Several workshops emphasized the use of volunteers to patrol and monitor, and even maintain a lake's health. One such workshop, presented by a Schroon Lake association member, described an "Invasives Scout" program. Volunteers take responsibility to monitor the same length of shoreline each week, reporting the results to a volunteer coordinator.

Kirk Lake could take this idea and repurpose it for its needs, such as monitoring storm drains, algal blooms, and the like.

Montuori presented a workshop on KLWA's volunteer effort to hand pull invasive water chestnut plants that infest the northern wetlands area, and are encroaching on the lake's main body in recent years. KLWA will continue this hand pulling program with the first pull scheduled for June.

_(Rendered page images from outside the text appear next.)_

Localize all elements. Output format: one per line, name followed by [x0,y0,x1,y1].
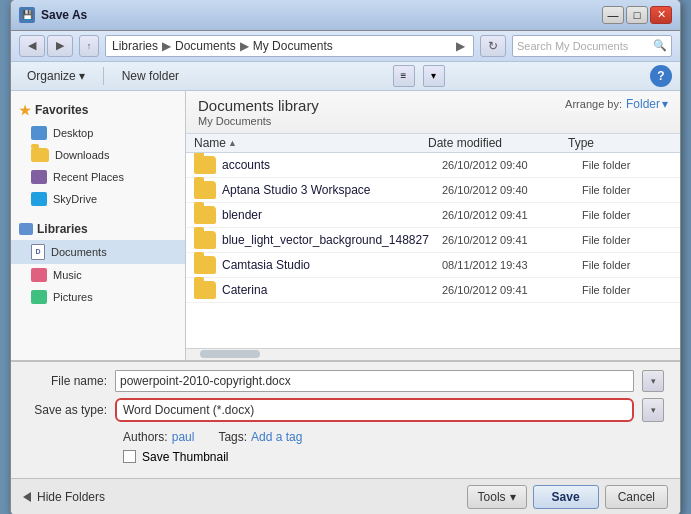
library-subtitle: My Documents [198,115,319,127]
view-button[interactable]: ≡ [393,65,415,87]
thumbnail-label: Save Thumbnail [142,450,229,464]
authors-label: Authors: [123,430,168,444]
file-date: 26/10/2012 09:41 [442,209,582,221]
file-name-input[interactable] [115,370,634,392]
bottom-buttons: Hide Folders Tools ▾ Save Cancel [11,478,680,515]
sidebar: ★ Favorites Desktop Downloads Recent Pla… [11,91,186,360]
col-name-header[interactable]: Name ▲ [194,136,428,150]
folder-icon [194,206,216,224]
search-icon[interactable]: 🔍 [653,39,667,52]
libraries-label: Libraries [37,222,88,236]
table-row[interactable]: Camtasia Studio 08/11/2012 19:43 File fo… [186,253,680,278]
file-date: 26/10/2012 09:40 [442,159,582,171]
filename-dropdown-button[interactable]: ▾ [642,370,664,392]
minimize-button[interactable]: — [602,6,624,24]
new-folder-button[interactable]: New folder [114,65,187,87]
file-date: 26/10/2012 09:41 [442,284,582,296]
up-button[interactable]: ↑ [79,35,99,57]
col-type-header[interactable]: Type [568,136,658,150]
file-type: File folder [582,259,672,271]
close-button[interactable]: ✕ [650,6,672,24]
save-button[interactable]: Save [533,485,599,509]
breadcrumb-mydocuments[interactable]: My Documents [253,39,333,53]
star-icon: ★ [19,103,31,118]
refresh-button[interactable]: ↻ [480,35,506,57]
breadcrumb-sep-3: ▶ [456,39,465,53]
thumbnail-checkbox[interactable] [123,450,136,463]
maximize-button[interactable]: □ [626,6,648,24]
forward-button[interactable]: ▶ [47,35,73,57]
file-type: File folder [582,234,672,246]
titlebar-controls: — □ ✕ [602,6,672,24]
authors-item: Authors: paul [123,430,194,444]
downloads-label: Downloads [55,149,109,161]
meta-row: Authors: paul Tags: Add a tag [27,430,664,444]
nav-arrows: ◀ ▶ [19,35,73,57]
hide-folders-button[interactable]: Hide Folders [23,490,105,504]
sidebar-item-desktop[interactable]: Desktop [11,122,185,144]
cancel-label: Cancel [618,490,655,504]
arrange-button[interactable]: Folder ▾ [626,97,668,111]
file-list: accounts 26/10/2012 09:40 File folder Ap… [186,153,680,348]
search-placeholder: Search My Documents [517,40,649,52]
favorites-header: ★ Favorites [11,99,185,122]
file-date: 08/11/2012 19:43 [442,259,582,271]
organize-button[interactable]: Organize ▾ [19,65,93,87]
arrange-value: Folder [626,97,660,111]
horizontal-scrollbar[interactable] [186,348,680,360]
help-button[interactable]: ? [650,65,672,87]
file-date: 26/10/2012 09:41 [442,234,582,246]
sidebar-item-skydrive[interactable]: SkyDrive [11,188,185,210]
col-date-header[interactable]: Date modified [428,136,568,150]
file-name-label: File name: [27,374,107,388]
horiz-scroll-thumb[interactable] [200,350,260,358]
thumbnail-row: Save Thumbnail [27,450,664,464]
table-row[interactable]: blue_light_vector_background_148827 26/1… [186,228,680,253]
tools-button[interactable]: Tools ▾ [467,485,527,509]
documents-label: Documents [51,246,107,258]
file-type-row: Save as type: Word Document (*.docx) ▾ [27,398,664,422]
organize-label: Organize [27,69,76,83]
cancel-button[interactable]: Cancel [605,485,668,509]
navigation-bar: ◀ ▶ ↑ Libraries ▶ Documents ▶ My Documen… [11,31,680,62]
folder-icon [194,156,216,174]
pictures-icon [31,290,47,304]
breadcrumb-libraries[interactable]: Libraries [112,39,158,53]
folder-icon [194,281,216,299]
window-icon: 💾 [19,7,35,23]
breadcrumb: Libraries ▶ Documents ▶ My Documents ▶ [105,35,474,57]
sidebar-item-documents[interactable]: D Documents [11,240,185,264]
save-type-dropdown-button[interactable]: ▾ [642,398,664,422]
table-row[interactable]: Aptana Studio 3 Workspace 26/10/2012 09:… [186,178,680,203]
save-type-select[interactable]: Word Document (*.docx) [115,398,634,422]
libraries-icon [19,223,33,235]
sidebar-item-recent[interactable]: Recent Places [11,166,185,188]
hide-folders-label: Hide Folders [37,490,105,504]
sidebar-item-music[interactable]: Music [11,264,185,286]
hide-folders-icon [23,492,31,502]
table-row[interactable]: blender 26/10/2012 09:41 File folder [186,203,680,228]
table-row[interactable]: accounts 26/10/2012 09:40 File folder [186,153,680,178]
file-name: Camtasia Studio [222,258,442,272]
toolbar-separator [103,67,104,85]
favorites-label: Favorites [35,103,88,117]
file-type: File folder [582,159,672,171]
back-button[interactable]: ◀ [19,35,45,57]
col-sort-icon: ▲ [228,138,237,148]
authors-value[interactable]: paul [172,430,195,444]
view-dropdown-button[interactable]: ▾ [423,65,445,87]
folder-icon [194,231,216,249]
organize-dropdown-icon: ▾ [79,69,85,83]
library-title: Documents library [198,97,319,114]
file-name-row: File name: ▾ [27,370,664,392]
documents-icon: D [31,244,45,260]
sidebar-item-pictures[interactable]: Pictures [11,286,185,308]
music-icon [31,268,47,282]
breadcrumb-documents[interactable]: Documents [175,39,236,53]
tags-value[interactable]: Add a tag [251,430,302,444]
save-label: Save [552,490,580,504]
window-title: Save As [41,8,87,22]
sidebar-item-downloads[interactable]: Downloads [11,144,185,166]
search-box: Search My Documents 🔍 [512,35,672,57]
table-row[interactable]: Caterina 26/10/2012 09:41 File folder [186,278,680,303]
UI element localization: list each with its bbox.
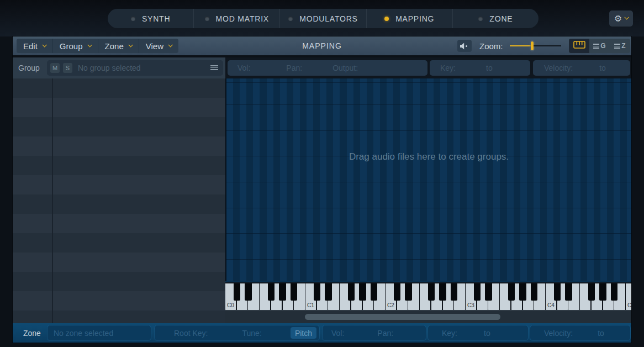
menu-edit[interactable]: Edit [17,39,52,53]
black-key[interactable] [371,283,377,301]
audition-button[interactable] [457,40,472,52]
black-key[interactable] [245,283,251,301]
black-key[interactable] [508,283,515,301]
tab-modulators[interactable]: MODULATORS [279,9,366,28]
black-key[interactable] [234,283,240,301]
group-list-row[interactable] [13,78,225,98]
tab-zone[interactable]: ZONE [452,9,539,28]
zone-key-to-label: to [484,329,490,338]
chevron-down-icon [42,43,46,47]
menu-zone[interactable]: Zone [98,39,139,53]
zone-selector[interactable]: No zone selected [47,325,151,340]
group-mute-button[interactable]: M [50,63,60,73]
zone-rootkey-tune-box[interactable]: Root Key: Tune: Pitch [155,325,319,340]
black-key[interactable] [519,283,526,301]
black-key[interactable] [348,283,355,301]
group-solo-button[interactable]: S [63,63,72,73]
zone-list-view-button[interactable]: Z [610,39,630,53]
black-key[interactable] [268,283,275,301]
group-list-row[interactable] [13,136,225,156]
group-list-view-button[interactable]: G [589,39,610,53]
list-lines-icon [614,44,620,49]
zoom-slider-track [534,45,561,46]
octave-label: C2 [387,302,394,308]
group-list-row[interactable] [13,156,225,175]
zone-velocity-to-label: to [598,329,604,338]
group-menu-icon[interactable] [210,65,218,71]
tab-label: MAPPING [395,14,434,23]
black-key[interactable] [325,283,331,301]
black-key[interactable] [291,283,297,301]
group-list-row[interactable] [13,272,225,291]
group-pan-label: Pan: [286,64,302,72]
black-key[interactable] [554,283,561,301]
group-list-row[interactable] [13,98,225,117]
group-velocity-to-label: to [599,64,606,72]
tab-mapping[interactable]: MAPPING [366,9,452,28]
piano-keys-icon [573,41,585,51]
black-key[interactable] [428,283,435,301]
black-key[interactable] [314,283,320,301]
zone-vol-pan-box[interactable]: Vol: Pan: [323,325,426,340]
tab-led-indicator [384,17,389,21]
zone-row: Zone No zone selected Root Key: Tune: Pi… [13,323,631,343]
menu-label: Group [60,41,83,51]
settings-button[interactable]: ⚙ [609,10,633,27]
group-vol-label: Vol: [237,64,250,72]
black-key[interactable] [611,283,617,301]
piano-keyboard[interactable]: C0C1C2C3C4C5 [225,281,631,310]
menu-view[interactable]: View [139,39,178,53]
group-list-row[interactable] [13,291,225,311]
menu-group[interactable]: Group [52,39,98,53]
zoom-slider-fill [510,45,531,47]
group-key-range-box[interactable]: Key: to [430,60,530,76]
black-key[interactable] [531,283,537,301]
black-key[interactable] [279,283,286,301]
group-list-row[interactable] [13,194,225,214]
group-list[interactable] [13,78,225,323]
group-selector[interactable]: M S No group selected [47,60,223,76]
group-key-label: Key: [440,64,456,72]
speaker-icon [460,43,469,50]
black-key[interactable] [359,283,366,301]
black-key[interactable] [565,283,572,301]
zone-key-range-box[interactable]: Key: to [428,325,528,340]
keyboard-view-button[interactable] [569,39,589,53]
menu-label: View [146,41,163,51]
group-list-row[interactable] [13,233,225,253]
black-key[interactable] [485,283,492,301]
tab-synth[interactable]: SYNTH [108,9,193,28]
zoom-slider[interactable] [510,36,562,55]
black-key[interactable] [451,283,457,301]
group-velocity-label: Velocity: [544,64,573,72]
empty-state-message: Drag audio files here to create groups. [349,151,509,162]
black-key[interactable] [394,283,400,301]
tab-label: ZONE [489,14,513,23]
group-list-row[interactable] [13,311,225,323]
chevron-down-icon [128,43,133,47]
black-key[interactable] [474,283,481,301]
black-key[interactable] [405,283,411,301]
keyboard-scrollbar-thumb[interactable] [305,314,500,320]
black-key[interactable] [599,283,606,301]
mapping-panel: MAPPING EditGroupZoneView Zoom: GZ Group… [13,36,631,343]
octave-label: C4 [547,302,555,308]
group-list-row[interactable] [13,253,225,272]
gear-icon: ⚙ [614,14,622,23]
zone-pan-label: Pan: [377,329,393,338]
octave-label: C0 [227,302,234,308]
octave-label: C5 [627,302,631,308]
keyboard-scrollbar[interactable] [225,310,631,323]
zone-velocity-range-box[interactable]: Velocity: to [530,325,630,340]
group-list-row[interactable] [13,175,225,194]
black-key[interactable] [588,283,595,301]
group-list-row[interactable] [13,214,225,233]
group-list-row[interactable] [13,117,225,136]
group-velocity-range-box[interactable]: Velocity: to [533,60,630,76]
zone-pitch-button[interactable]: Pitch [291,327,316,339]
menu-group: EditGroupZoneView [17,39,178,53]
group-vol-pan-output-box[interactable]: Vol: Pan: Output: [228,60,427,76]
black-key[interactable] [439,283,446,301]
mapping-grid[interactable]: Drag audio files here to create groups. [225,78,631,281]
tab-mod-matrix[interactable]: MOD MATRIX [193,9,279,28]
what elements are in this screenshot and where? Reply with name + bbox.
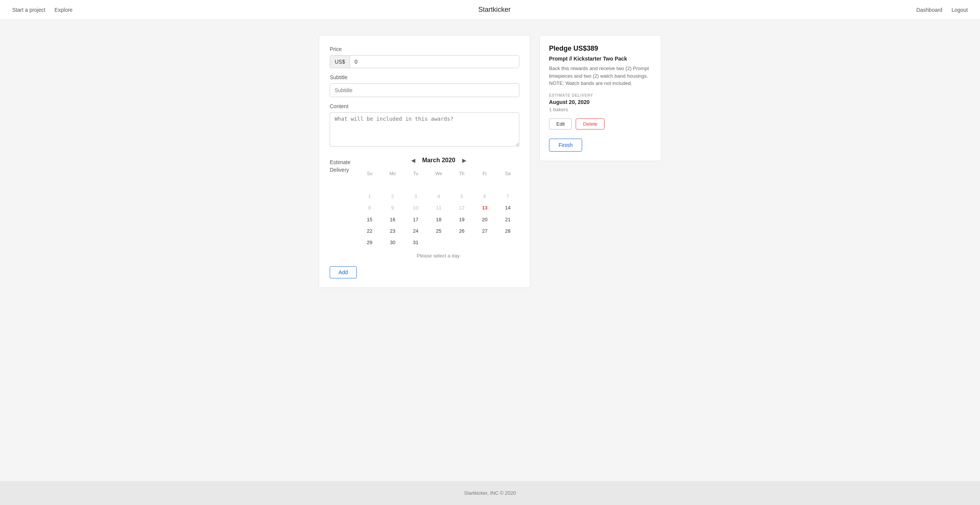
cal-day-3[interactable]: 3 [404,191,427,202]
cal-day-2[interactable]: 2 [381,191,404,202]
nav-right: Dashboard Logout [916,7,968,13]
cal-day[interactable] [473,179,496,191]
cal-day-19[interactable]: 19 [450,214,473,225]
cal-day-21[interactable]: 21 [496,214,519,225]
cal-week-5: 22 23 24 25 26 27 28 [358,225,519,237]
edit-button[interactable]: Edit [549,118,572,129]
delivery-date: August 20, 2020 [549,99,652,105]
cal-header-we: We [427,169,450,178]
cal-day-18[interactable]: 18 [427,214,450,225]
cal-day-9[interactable]: 9 [381,202,404,214]
cal-week-3: 8 9 10 11 12 13 14 [358,202,519,214]
cal-day[interactable] [381,179,404,191]
finish-button[interactable]: Finish [549,139,582,152]
cal-day-4[interactable]: 4 [427,191,450,202]
cal-day-17[interactable]: 17 [404,214,427,225]
nav-brand: Startkicker [478,6,511,14]
cal-header-sa: Sa [496,169,519,178]
subtitle-label: Subtitle [330,74,519,80]
cal-header-tu: Tu [404,169,427,178]
reward-name: Prompt // Kickstarter Two Pack [549,56,652,62]
footer: Startkicker, INC © 2020 [0,481,980,505]
cal-day[interactable] [427,179,450,191]
calendar-month-title: March 2020 [422,157,455,164]
cal-day[interactable] [450,179,473,191]
subtitle-input[interactable] [330,83,519,97]
bakers-count: 1 bakers [549,107,652,112]
cal-day-empty [450,237,473,248]
cal-select-message: Please select a day. [358,253,519,259]
estimate-delivery-label: ESTIMATE DELIVERY [549,93,652,97]
cal-day-7[interactable]: 7 [496,191,519,202]
cal-day-20[interactable]: 20 [473,214,496,225]
cal-day-28[interactable]: 28 [496,225,519,237]
cal-prev-button[interactable]: ◀ [409,156,418,165]
footer-text: Startkicker, INC © 2020 [464,490,516,496]
currency-tag: US$ [330,56,350,68]
cal-day-31[interactable]: 31 [404,237,427,248]
cal-header-su: Su [358,169,381,178]
cal-week-2: 1 2 3 4 5 6 7 [358,191,519,202]
estimate-section: EstimateDelivery ◀ March 2020 ▶ Su Mo Tu… [330,156,519,259]
cal-day-24[interactable]: 24 [404,225,427,237]
cal-day-headers: Su Mo Tu We Th Fr Sa [358,169,519,178]
cal-day-14[interactable]: 14 [496,202,519,214]
price-input[interactable] [350,56,519,68]
cal-week-6: 29 30 31 [358,237,519,248]
main-content: Price US$ Subtitle Content EstimateDeliv… [0,20,980,481]
cal-day-10[interactable]: 10 [404,202,427,214]
cal-day-empty [496,237,519,248]
pledge-title: Pledge US$389 [549,45,652,53]
cal-day[interactable] [358,179,381,191]
content-label: Content [330,103,519,109]
cal-day-empty [427,237,450,248]
cal-next-button[interactable]: ▶ [460,156,469,165]
cal-day-26[interactable]: 26 [450,225,473,237]
right-panel: Pledge US$389 Prompt // Kickstarter Two … [539,35,661,161]
cal-day-27[interactable]: 27 [473,225,496,237]
left-panel: Price US$ Subtitle Content EstimateDeliv… [319,35,530,288]
price-row: US$ [330,55,519,68]
cal-day-22[interactable]: 22 [358,225,381,237]
cal-header-mo: Mo [381,169,404,178]
estimate-delivery-label: EstimateDelivery [330,159,350,174]
add-button[interactable]: Add [330,266,357,278]
nav-left: Start a project Explore [12,7,73,13]
price-label: Price [330,46,519,52]
cal-header-fr: Fr [473,169,496,178]
cal-week-1 [358,179,519,191]
action-row: Edit Delete [549,118,652,129]
cal-day-1[interactable]: 1 [358,191,381,202]
cal-day-25[interactable]: 25 [427,225,450,237]
cal-week-4: 15 16 17 18 19 20 21 [358,214,519,225]
cal-day-6[interactable]: 6 [473,191,496,202]
reward-desc: Back this rewards and receive two (2) Pr… [549,65,652,87]
cal-day-29[interactable]: 29 [358,237,381,248]
nav-start-project[interactable]: Start a project [12,7,45,13]
cal-header-th: Th [450,169,473,178]
cal-day[interactable] [496,179,519,191]
content-textarea[interactable] [330,112,519,147]
calendar-wrapper: ◀ March 2020 ▶ Su Mo Tu We Th Fr Sa [358,156,519,259]
cal-day-12[interactable]: 12 [450,202,473,214]
cal-day-8[interactable]: 8 [358,202,381,214]
nav-logout[interactable]: Logout [951,7,968,13]
calendar-grid: Su Mo Tu We Th Fr Sa [358,169,519,248]
cal-day-23[interactable]: 23 [381,225,404,237]
cal-day-16[interactable]: 16 [381,214,404,225]
content-wrapper: Price US$ Subtitle Content EstimateDeliv… [319,35,661,466]
navbar: Start a project Explore Startkicker Dash… [0,0,980,20]
nav-dashboard[interactable]: Dashboard [916,7,943,13]
calendar-header: ◀ March 2020 ▶ [358,156,519,165]
cal-day-5[interactable]: 5 [450,191,473,202]
cal-day-empty [473,237,496,248]
cal-day-11[interactable]: 11 [427,202,450,214]
nav-explore[interactable]: Explore [54,7,72,13]
delete-button[interactable]: Delete [576,118,605,129]
cal-day-30[interactable]: 30 [381,237,404,248]
cal-day-13[interactable]: 13 [473,202,496,214]
cal-day[interactable] [404,179,427,191]
cal-day-15[interactable]: 15 [358,214,381,225]
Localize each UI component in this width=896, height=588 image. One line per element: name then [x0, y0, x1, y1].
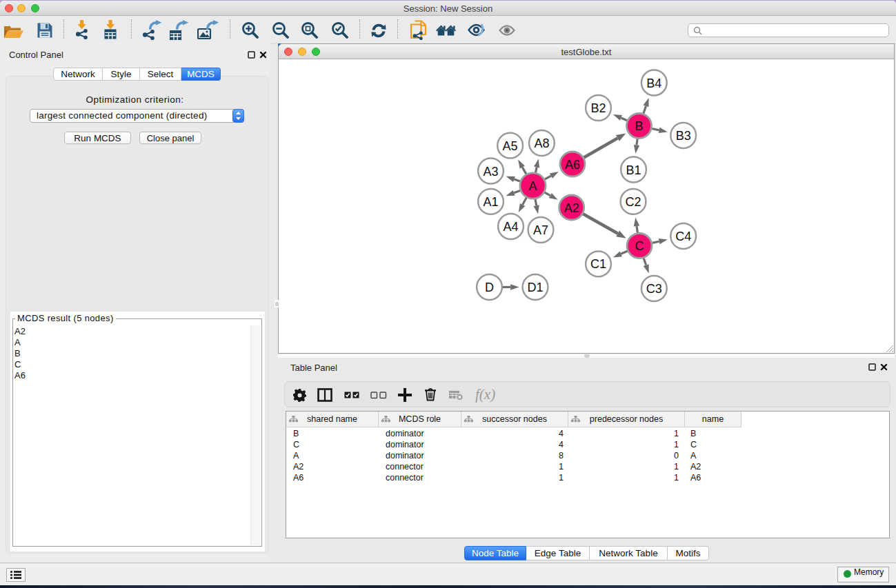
svg-text:D1: D1 — [527, 281, 543, 294]
svg-text:A3: A3 — [483, 165, 498, 179]
svg-text:A6: A6 — [565, 158, 580, 172]
svg-text:B1: B1 — [626, 163, 641, 177]
svg-text:C4: C4 — [675, 230, 691, 243]
svg-text:A8: A8 — [534, 136, 549, 150]
svg-text:A5: A5 — [503, 139, 518, 153]
svg-text:A4: A4 — [503, 220, 518, 234]
svg-text:A: A — [528, 179, 537, 193]
svg-text:B4: B4 — [646, 77, 661, 90]
svg-text:D: D — [485, 281, 494, 294]
svg-text:C2: C2 — [625, 195, 641, 209]
svg-text:C1: C1 — [590, 257, 606, 271]
svg-text:C3: C3 — [646, 282, 662, 296]
svg-text:A1: A1 — [483, 195, 498, 209]
svg-text:A7: A7 — [533, 223, 548, 237]
svg-text:B: B — [635, 119, 643, 133]
svg-text:B2: B2 — [590, 101, 606, 115]
svg-text:B3: B3 — [676, 129, 691, 143]
svg-text:A2: A2 — [564, 201, 579, 215]
svg-text:C: C — [635, 239, 644, 253]
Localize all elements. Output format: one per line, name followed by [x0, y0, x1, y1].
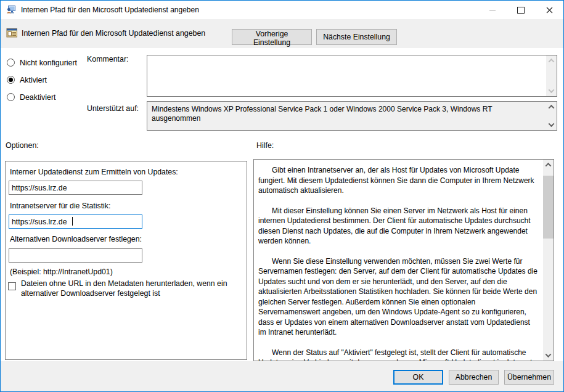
help-paragraph: Wenn der Status auf "Aktiviert" festgele…: [258, 348, 537, 361]
group-policy-icon: [6, 5, 16, 15]
scroll-down-icon: [546, 351, 552, 357]
radio-disabled[interactable]: Deaktiviert: [7, 92, 56, 102]
scroll-up-icon[interactable]: [549, 59, 555, 65]
comment-scrollbar[interactable]: [546, 55, 557, 96]
cancel-button[interactable]: Abbrechen: [449, 370, 499, 385]
radio-icon-checked[interactable]: [7, 76, 15, 84]
help-paragraph: Gibt einen Intranetserver an, der als Ho…: [258, 165, 537, 196]
scroll-up-icon[interactable]: [549, 105, 555, 111]
radio-label: Deaktiviert: [20, 93, 56, 102]
example-hint: (Beispiel: http://IntranetUpd01): [10, 267, 113, 276]
radio-not-configured[interactable]: Nicht konfiguriert: [7, 58, 77, 67]
scroll-up-icon: [546, 163, 552, 169]
scroll-up-button[interactable]: [543, 160, 554, 170]
footer-bar: OK Abbrechen Übernehmen: [1, 361, 563, 391]
update-service-label: Interner Updatedienst zum Ermitteln von …: [10, 168, 178, 176]
supported-scrollbar[interactable]: [546, 102, 557, 130]
help-heading: Hilfe:: [256, 141, 274, 150]
scroll-down-button[interactable]: [543, 350, 554, 361]
radio-icon[interactable]: [7, 93, 15, 101]
minimize-button: [478, 1, 507, 19]
comment-textarea[interactable]: [147, 55, 557, 97]
scroll-down-icon[interactable]: [549, 121, 555, 127]
title-bar[interactable]: Internen Pfad für den Microsoft Updatedi…: [1, 1, 563, 19]
window-controls: [478, 1, 563, 19]
next-setting-button[interactable]: Nächste Einstellung: [316, 29, 397, 45]
scrollbar-thumb[interactable]: [543, 176, 554, 239]
window-title: Internen Pfad für den Microsoft Updatedi…: [21, 6, 199, 14]
alt-download-label: Alternativen Downloadserver festlegen:: [10, 235, 142, 243]
apply-button[interactable]: Übernehmen: [504, 370, 554, 385]
dialog-window: Internen Pfad für den Microsoft Updatedi…: [0, 0, 564, 392]
policy-setting-icon: [6, 28, 18, 41]
text-caret: [72, 217, 73, 226]
supported-on-value: Mindestens Windows XP Professional Servi…: [152, 105, 542, 123]
radio-icon[interactable]: [7, 59, 15, 67]
alt-download-input[interactable]: [9, 248, 142, 263]
maximize-button[interactable]: [507, 1, 535, 19]
radio-label: Aktiviert: [20, 76, 47, 84]
checkbox-label: Dateien ohne URL in den Metadaten herunt…: [21, 279, 239, 298]
setting-title: Internen Pfad für den Microsoft Updatedi…: [22, 29, 205, 38]
supported-on-box: Mindestens Windows XP Professional Servi…: [147, 101, 557, 131]
scroll-down-icon[interactable]: [549, 87, 555, 93]
supported-label: Unterstützt auf:: [87, 104, 139, 113]
statistics-server-input[interactable]: [9, 214, 142, 229]
statistics-server-label: Intranetserver für die Statistik:: [10, 202, 110, 210]
checkbox-icon[interactable]: [8, 282, 16, 290]
setting-header: Internen Pfad für den Microsoft Updatedi…: [1, 19, 563, 48]
radio-label: Nicht konfiguriert: [20, 59, 77, 67]
update-service-input[interactable]: [9, 181, 142, 195]
close-button[interactable]: [535, 1, 563, 19]
download-files-check-row[interactable]: Dateien ohne URL in den Metadaten herunt…: [8, 279, 239, 298]
minimize-icon: [489, 10, 496, 10]
close-icon: [546, 7, 553, 14]
help-text: Gibt einen Intranetserver an, der als Ho…: [254, 160, 543, 361]
help-panel: Gibt einen Intranetserver an, der als Ho…: [253, 159, 554, 361]
options-panel: Interner Updatedienst zum Ermitteln von …: [5, 161, 247, 360]
help-paragraph: Mit dieser Einstellung können Sie einen …: [258, 206, 537, 247]
previous-setting-button[interactable]: Vorherige Einstellung: [232, 29, 312, 45]
help-scrollbar[interactable]: [543, 160, 554, 361]
radio-enabled[interactable]: Aktiviert: [7, 75, 47, 84]
help-paragraph: Wenn Sie diese Einstellung verwenden möc…: [258, 256, 537, 338]
maximize-icon: [517, 7, 525, 14]
options-heading: Optionen:: [6, 141, 39, 150]
comment-label: Kommentar:: [87, 55, 128, 63]
ok-button[interactable]: OK: [393, 370, 443, 385]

A Common Loon Stops by for "a Bite," April 2015

A Common Loon graced Kirk Lake's waters over the weekend of April 11th. Keep your eyes peeled for it's large dark green head, red eye (it wasn't caused by a flash!) and beautiful black and white feather markings.This aquatic bird dives for its food. It was most likely migrating north to the Adirondacks or other points north where loons nest and breed in summer. Click here for more photos.


Watershed Management Plan Completed
    The Watershed Management Plan, a year and one half in the making, is finally complete. KLWA's contractor, Jim Sutherland, submitted the report to the Board in March.
    The report looked at data regarding the lake as well as the watershed itself, and proposes specific solutions to improve the lake's water quality in the short term, and management of the watershed in the long term.
    The Board will meet to discuss the report at a Board meeting on Saturday, April 18.  Allied conducted many of the preliminary studies of Kirk Lake including plant and fish life, a bathymetry mapping, and numerous water quality tests.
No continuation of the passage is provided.